▶ **ABOUT THIS TASK**
Would you repeat word for word the lines of the listing that follows, from the one with "parts, ready to" up to and including the one with "combine two of", and leave out the images?

(MATERIAL SUPPLIED begins)

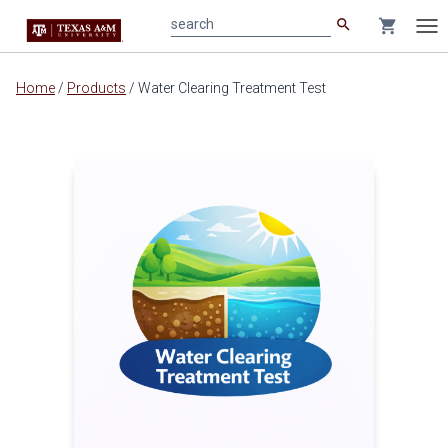
search
shopping_cart
search
Tog
nav
Main
Home
/
Products
/
Water Clearing Treatment Test
content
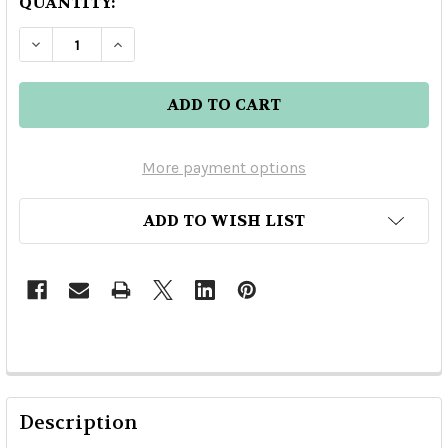
QUANTITY:
DECREASE Q
More payment options
ADD TO WISH LIST
Description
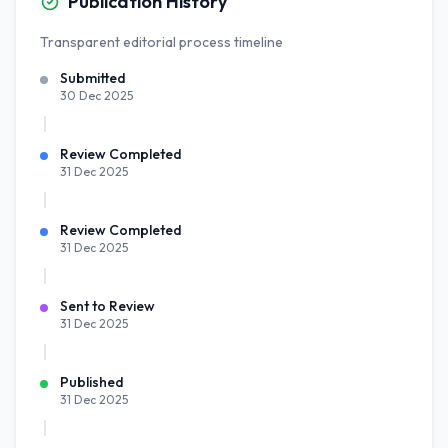
Publication History
Transparent editorial process timeline
Submitted
30 Dec 2025
Review Completed
31 Dec 2025
Review Completed
31 Dec 2025
Sent to Review
31 Dec 2025
Published
31 Dec 2025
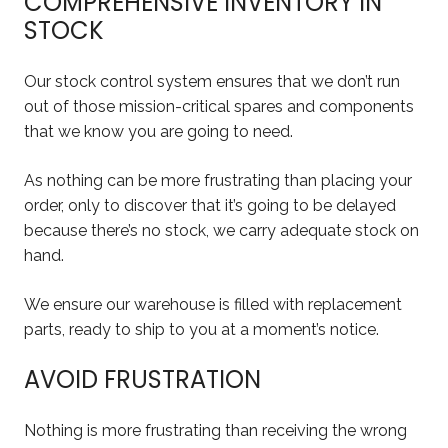
COMPREHENSIVE INVENTORY IN
STOCK
Our stock control system ensures that we don’t run
out of those mission-critical spares and components
that we know you are going to need.
As nothing can be more frustrating than placing your
order, only to discover that it’s going to be delayed
because there’s no stock, we carry adequate stock on
hand.
We ensure our warehouse is filled with replacement
parts, ready to ship to you at a moment’s notice.
AVOID FRUSTRATION
Nothing is more frustrating than receiving the wrong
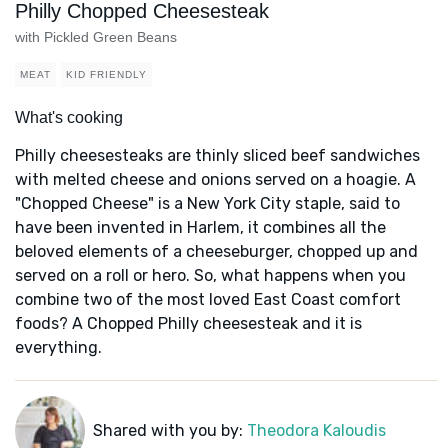
Philly Chopped Cheesesteak
with Pickled Green Beans
MEAT
KID FRIENDLY
What's cooking
Philly cheesesteaks are thinly sliced beef sandwiches
with melted cheese and onions served on a hoagie. A
"Chopped Cheese" is a New York City staple, said to
have been invented in Harlem, it combines all the
beloved elements of a cheeseburger, chopped up and
served on a roll or hero. So, what happens when you
combine two of the most loved East Coast comfort
foods? A Chopped Philly cheesesteak and it is
everything.
Shared with you by:
Theodora Kaloudis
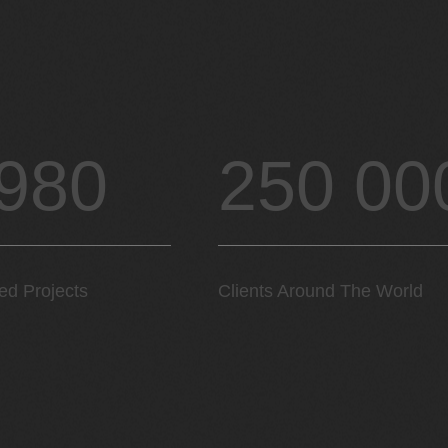
 980
250 00
ed Projects
Clients Around The World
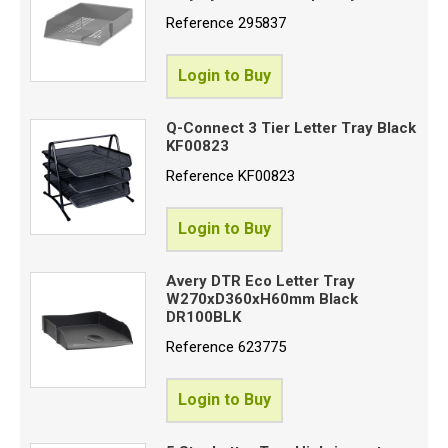
Reference
295837
Login to Buy
Q-Connect 3 Tier Letter Tray Black
KF00823
Reference
KF00823
Login to Buy
Avery DTR Eco Letter Tray
W270xD360xH60mm Black
DR100BLK
Reference
623775
Login to Buy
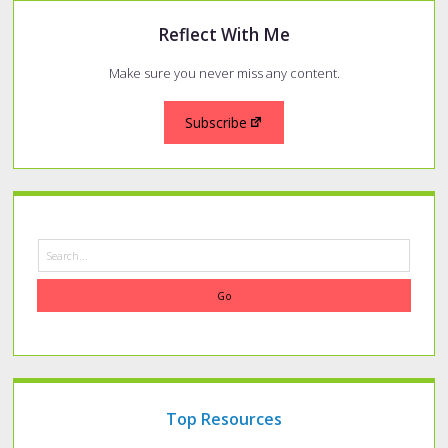
Reflect With Me
Make sure you never miss any content.
Subscribe
Search
Top Resources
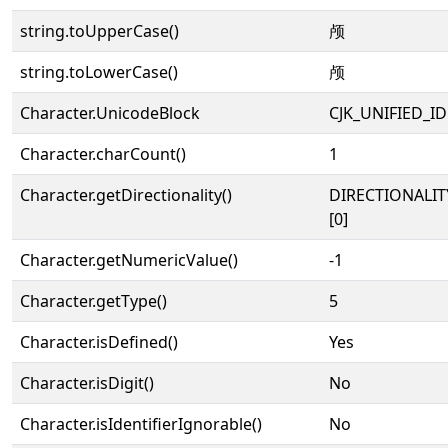
string.toUpperCase()
颅
string.toLowerCase()
颅
Character.UnicodeBlock
CJK_UNIFIED_
Character.charCount()
1
Character.getDirectionality()
DIRECTIONALIT
[0]
Character.getNumericValue()
-1
Character.getType()
5
Character.isDefined()
Yes
Character.isDigit()
No
Character.isIdentifierIgnorable()
No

(MATERIAL SUPPLIED ends)

▶ **ANSWER**
parts, ready to ship to you at a moment’s notice.
AVOID FRUSTRATION
Nothing is more frustrating than receiving the wrong
Philly Chopped Cheesesteak
with Pickled Green Beans
MEAT
KID FRIENDLY
What's cooking
Philly cheesesteaks are thinly sliced beef sandwiches
with melted cheese and onions served on a hoagie. A
"Chopped Cheese" is a New York City staple, said to
have been invented in Harlem, it combines all the
beloved elements of a cheeseburger, chopped up and
served on a roll or hero. So, what happens when you
combine two of the most loved East Coast comfort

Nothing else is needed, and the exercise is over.